[Data items]
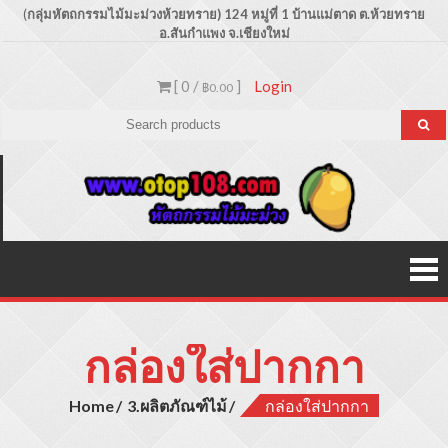
Skip
(
กลุ่มหัตถกรรมไม้มะม่วงห้วยทราย) 124 หมู่ที่ 1 บ้านแม่ตาด
ต.ห้วยทราย
อ.สันกำแพง จ.เชียงใหม่
to
content
[ 0 /
]
Login
฿0.00
Otop1
ขายปลีก –
ขายส่ง
ประเภท
ผลิตภัณฑ์
สินค้าไม้
มะม่วง
กล่องใส่ปากกา
Home
3.ผลิตภัณฑ์ไม้
กล่องใส่ปากกา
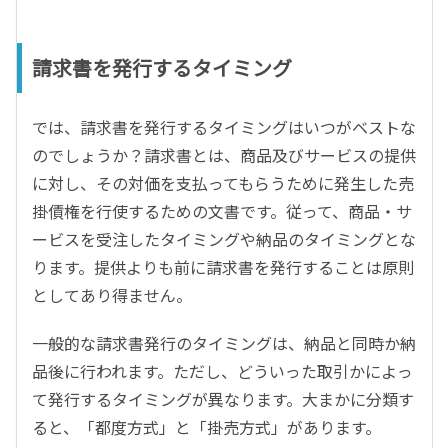
請求書を発行するタイミング
では、請求書を発行するタイミングはいつがベストな
のでしょうか？請求書とは、商品及びサービスの提供
に対し、その対価を支払ってもらうために発生した売
掛債権を行使するための文書です。従って、商品・サ
ービスを受注したタイミングや納品のタイミングとな
ります。提供よりも前に請求書を発行することは原則
としてあり得ません。
一般的な請求書発行のタイミングは、納品と同時か納
品後に行われます。ただし、どういった取引かによっ
て発行するタイミングが異なります。大まかに分類す
ると、「都度方式」と「掛売方式」があります。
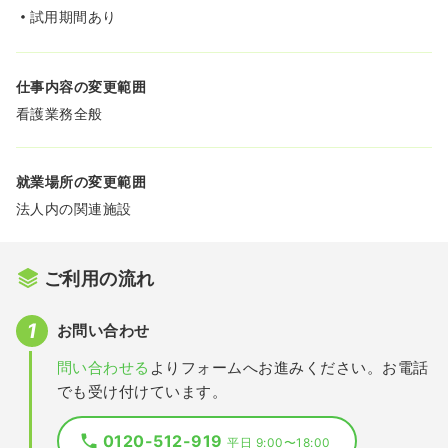
試用期間あり
仕事内容の変更範囲
看護業務全般
就業場所の変更範囲
法人内の関連施設
ご利用の流れ
お問い合わせ
問い合わせる
よりフォームへお進みください。お電話
でも受け付けています。
0120-512-919
平日 9:00〜18:00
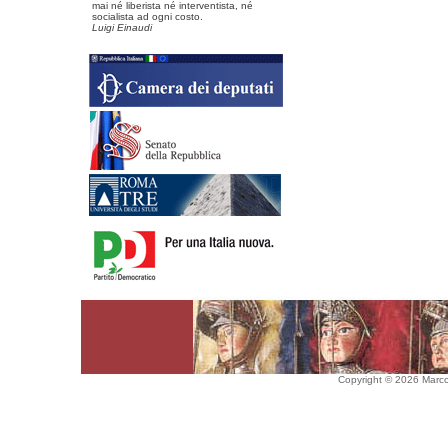
mai né liberista né interventista, né
socialista ad ogni costo.
Luigi Einaudi
Copyright © 2026 Marco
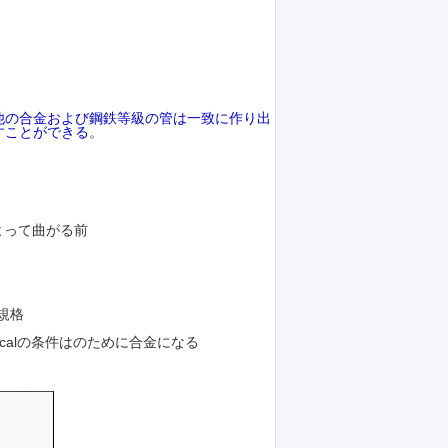
他の合金および鋼鉄等級の管は一致に作り出
すことができる
。
。
よって曲がる前
準規格
inicalの条件はのために合金になる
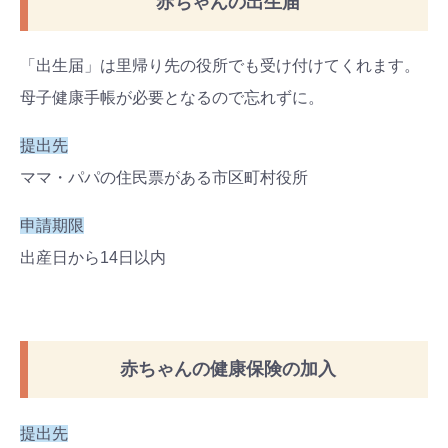
赤ちゃんの出生届
「出生届」は里帰り先の役所でも受け付けてくれます。
母子健康手帳が必要となるので忘れずに。
提出先
ママ・パパの住民票がある市区町村役所
申請期限
出産日から
14
日以内
赤ちゃんの健康保険の加入
提出先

* **PROBLEM DESCRIPTION**:
Every line in the records is to be retyped exactly as it stands; the pictures stay out.

* **EXERCISE ANSWER**:
Skip
(
กลุ่มหัตถกรรมไม้มะม่วงห้วยทราย) 124 หมู่ที่ 1 บ้านแม่ตาด
ต.ห้วยทราย
อ.สันกำแพง จ.เชียงใหม่
to
content
[ 0 /
]
Login
฿0.00
Otop1
ขายปลีก –
ขายส่ง
ประเภท
ผลิตภัณฑ์
สินค้าไม้
มะม่วง
กล่องใส่ปากกา
Home
3.ผลิตภัณฑ์ไม้
กล่องใส่ปากกา
請求書を発行するタイミング
では、請求書を発行するタイミングはいつがベストな
のでしょうか？請求書とは、商品及びサービスの提供
に対し、その対価を支払ってもらうために発生した売
掛債権を行使するための文書です。従って、商品・サ
ービスを受注したタイミングや納品のタイミングとな
ります。提供よりも前に請求書を発行することは原則
としてあり得ません。
一般的な請求書発行のタイミングは、納品と同時か納
品後に行われます。ただし、どういった取引かによっ
て発行するタイミングが異なります。大まかに分類す
ると、「都度方式」と「掛売方式」があります。
試用期間あり
仕事内容の変更範囲
看護業務全般
就業場所の変更範囲
法人内の関連施設
ご利用の流れ
お問い合わせ
問い合わせる
よりフォームへお進みください。お電話
でも受け付けています。
0120-512-919
平日 9:00〜18:00
mai né liberista né interventista, né
socialista ad ogni costo.
Luigi Einaudi
Copyright © 2026 Marco
他の合金および鋼鉄等級の管は一致に作り出
すことができる
。
。
よって曲がる前
準規格
inicalの条件はのために合金になる
赤ちゃんの出生届
「出生届」は里帰り先の役所でも受け付けてくれます。
母子健康手帳が必要となるので忘れずに。
提出先
ママ・パパの住民票がある市区町村役所
申請期限
出産日から
14
日以内
赤ちゃんの健康保険の加入
提出先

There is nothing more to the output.